• YOUR TASK
Transcribe, without any change, the line that includes "SPA, MASSAGE &" and all the lines that come after it in the material below.

• GIVEN DATA
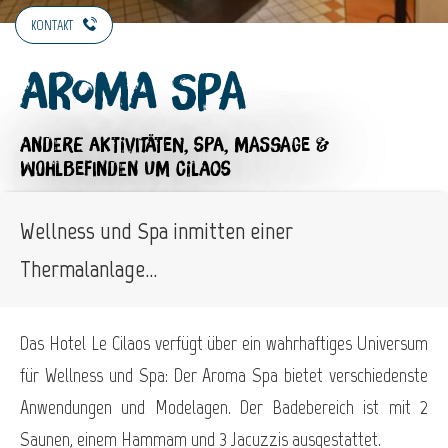
KONTAKT
Aroma Spa
ANDERE AKTIVITÄTEN,
SPA, MASSAGE &
WOHLBEFINDEN
UM CILAOS
Wellness und Spa inmitten einer
Thermalanlage...
Das Hotel Le Cilaos verfügt über ein wahrhaftiges Universum
für Wellness und Spa: Der Aroma Spa bietet verschiedenste
Anwendungen und Modelagen. Der Badebereich ist mit 2
Saunen, einem Hammam und 3 Jacuzzis ausgestattet.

• RESULT
SPA, MASSAGE &
WOHLBEFINDEN
UM CILAOS
Wellness und Spa inmitten einer
Thermalanlage...
Das Hotel Le Cilaos verfügt über ein wahrhaftiges Universum
für Wellness und Spa: Der Aroma Spa bietet verschiedenste
Anwendungen und Modelagen. Der Badebereich ist mit 2
Saunen, einem Hammam und 3 Jacuzzis ausgestattet.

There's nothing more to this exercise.